DATA IN THIS EXERCISE »
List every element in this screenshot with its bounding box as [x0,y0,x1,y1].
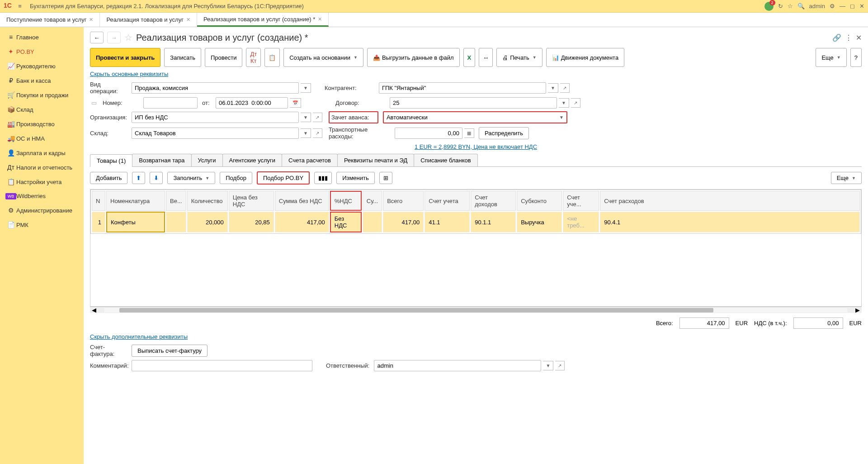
tab-sale[interactable]: Реализация товаров и услуг✕ [100,13,197,27]
close-window-icon[interactable]: ✕ [859,3,864,9]
logo-1c: 1C [4,2,14,11]
maximize-icon[interactable]: ◻ [850,3,855,9]
history-icon[interactable]: ↻ [778,3,783,9]
tabs-bar: Поступление товаров и услуг✕ Реализация … [0,13,868,27]
close-icon[interactable]: ✕ [89,17,93,23]
notifications-icon[interactable] [764,2,774,11]
title-bar: 1C ≡ Бухгалтерия для Беларуси, редакция … [0,0,868,13]
star-icon[interactable]: ☆ [788,3,793,9]
close-icon[interactable]: ✕ [186,17,190,23]
burger-icon[interactable]: ≡ [14,3,25,9]
search-icon[interactable]: 🔍 [797,3,805,9]
tab-receipt[interactable]: Поступление товаров и услуг✕ [0,13,100,27]
minimize-icon[interactable]: — [840,3,845,9]
app-title: Бухгалтерия для Беларуси, редакция 2.1. … [25,3,764,9]
close-icon[interactable]: ✕ [318,16,322,22]
settings-icon[interactable]: ⚙ [830,3,835,9]
user-name[interactable]: admin [809,3,825,9]
tab-sale-create[interactable]: Реализация товаров и услуг (создание) *✕ [197,13,329,27]
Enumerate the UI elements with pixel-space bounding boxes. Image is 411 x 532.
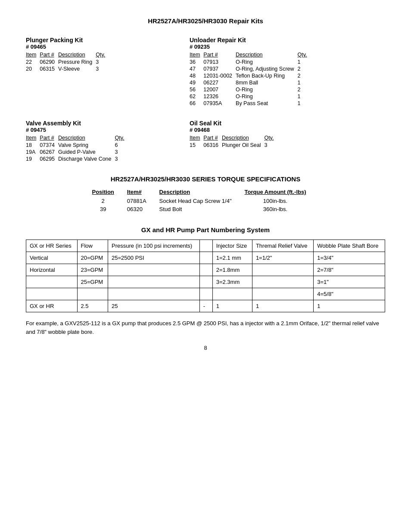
gx-col-injector: Injector Size	[212, 240, 252, 252]
oil-col-part: Part #	[203, 135, 222, 142]
unloader-col-part: Part #	[203, 52, 236, 59]
unloader-col-item: Item	[190, 52, 203, 59]
valve-col-desc: Description	[58, 135, 115, 142]
table-row: 3607913O-Ring1	[190, 59, 311, 65]
unloader-kit-table: Item Part # Description Qty. 3607913O-Ri…	[190, 52, 311, 107]
table-row: 207881ASocket Head Cap Screw 1/4"100in-l…	[92, 197, 319, 205]
valve-kit-title: Valve Assembly Kit	[26, 120, 172, 127]
table-row: 4707937O-Ring, Adjusting Screw2	[190, 65, 311, 72]
plunger-kit-number: # 09465	[26, 44, 172, 50]
valve-col-qty: Qty.	[115, 135, 128, 142]
plunger-kit-title: Plunger Packing Kit	[26, 37, 172, 44]
gx-table: GX or HR Series Flow Pressure (in 100 ps…	[26, 240, 385, 312]
gx-col-thermal: Thremal Relief Valve	[252, 240, 313, 252]
page-number: 8	[26, 345, 385, 351]
plunger-kit-table: Item Part # Description Qty. 2206290Pres…	[26, 52, 109, 72]
table-row: 25=GPM3=2.3mm3=1"	[26, 276, 385, 288]
oil-seal-kit-title: Oil Seal Kit	[190, 120, 277, 127]
valve-col-part: Part #	[40, 135, 58, 142]
table-row: 2206290Pressure Ring3	[26, 59, 109, 65]
oil-seal-kit-table: Item Part # Description Qty. 1506316Plun…	[190, 135, 277, 149]
oil-seal-kit-block: Oil Seal Kit # 09468 Item Part # Descrip…	[190, 120, 277, 162]
table-row: 1506316Plunger Oil Seal3	[190, 142, 277, 149]
torque-col-position: Position	[92, 189, 127, 197]
table-row: 4=5/8"	[26, 288, 385, 300]
oil-col-qty: Qty.	[264, 135, 277, 142]
unloader-kit-number: # 09235	[190, 44, 311, 50]
gx-section: GX and HR Pump Part Numbering System GX …	[26, 226, 385, 336]
table-row: 3906320Stud Bolt360in-lbs.	[92, 205, 319, 213]
gx-title: GX and HR Pump Part Numbering System	[26, 226, 385, 233]
table-row: GX or HR2.525-111	[26, 300, 385, 312]
oil-seal-kit-number: # 09468	[190, 127, 277, 133]
page-title: HR2527A/HR3025/HR3030 Repair Kits	[26, 17, 385, 25]
torque-title: HR2527A/HR3025/HR3030 SERIES TORQUE SPEC…	[26, 175, 385, 183]
gx-col-wobble: Wobble Plate Shaft Bore	[314, 240, 385, 252]
gx-col-pressure: Pressure (in 100 psi increments)	[108, 240, 200, 252]
valve-kit-block: Valve Assembly Kit # 09475 Item Part # D…	[26, 120, 172, 162]
gx-col-series: GX or HR Series	[26, 240, 78, 252]
table-row: 1807374Valve Spring6	[26, 142, 128, 149]
table-row: 5612007O-Ring2	[190, 86, 311, 93]
valve-col-item: Item	[26, 135, 40, 142]
table-row: 6607935ABy Pass Seat1	[190, 100, 311, 107]
plunger-kit-block: Plunger Packing Kit # 09465 Item Part # …	[26, 37, 172, 107]
valve-kit-table: Item Part # Description Qty. 1807374Valv…	[26, 135, 128, 162]
plunger-col-item: Item	[26, 52, 40, 59]
unloader-kit-block: Unloader Repair Kit # 09235 Item Part # …	[190, 37, 311, 107]
plunger-col-part: Part #	[40, 52, 58, 59]
plunger-col-qty: Qty.	[96, 52, 109, 59]
table-row: 19A06267Guided P-Valve3	[26, 149, 128, 156]
gx-col-blank	[199, 240, 212, 252]
torque-table: Position Item# Description Torque Amount…	[92, 189, 319, 213]
torque-section: HR2527A/HR3025/HR3030 SERIES TORQUE SPEC…	[26, 175, 385, 213]
torque-col-desc: Description	[159, 189, 245, 197]
table-row: Horizontal23=GPM2=1.8mm2=7/8"	[26, 264, 385, 276]
footnote: For example, a GXV2525-112 is a GX pump …	[26, 319, 385, 336]
table-row: 49062278mm Ball1	[190, 79, 311, 86]
oil-col-desc: Description	[222, 135, 264, 142]
unloader-kit-title: Unloader Repair Kit	[190, 37, 311, 44]
valve-kit-number: # 09475	[26, 127, 172, 133]
table-row: 4812031-0002Teflon Back-Up Ring2	[190, 72, 311, 79]
torque-col-amount: Torque Amount (ft.-lbs)	[245, 189, 319, 197]
plunger-col-desc: Description	[58, 52, 96, 59]
table-row: Vertical20=GPM25=2500 PSI1=2.1 mm1=1/2"1…	[26, 252, 385, 264]
oil-col-item: Item	[190, 135, 203, 142]
gx-col-flow: Flow	[77, 240, 108, 252]
table-row: 2006315V-Sleeve3	[26, 65, 109, 72]
unloader-col-qty: Qty.	[298, 52, 311, 59]
unloader-col-desc: Description	[236, 52, 297, 59]
torque-col-item: Item#	[127, 189, 159, 197]
table-row: 1906295Discharge Valve Cone3	[26, 156, 128, 162]
table-row: 6212326O-Ring1	[190, 93, 311, 100]
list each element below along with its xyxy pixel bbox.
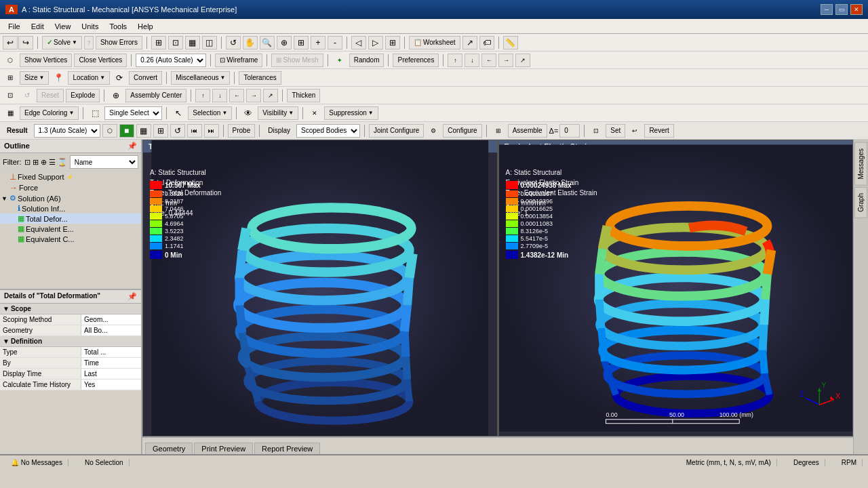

EXERCISE AIM »
Copy every line from the entries that contains the word "товаров".

RESULT OF THE EXERCISE »
tab-sale[interactable]: Реализация товаров и услуг✕ [100,13,197,27]
tabs-bar: Поступление товаров и услуг✕ Реализация … [0,13,868,27]
tab-receipt[interactable]: Поступление товаров и услуг✕ [0,13,100,27]
tab-sale-create[interactable]: Реализация товаров и услуг (создание) *✕ [197,13,329,27]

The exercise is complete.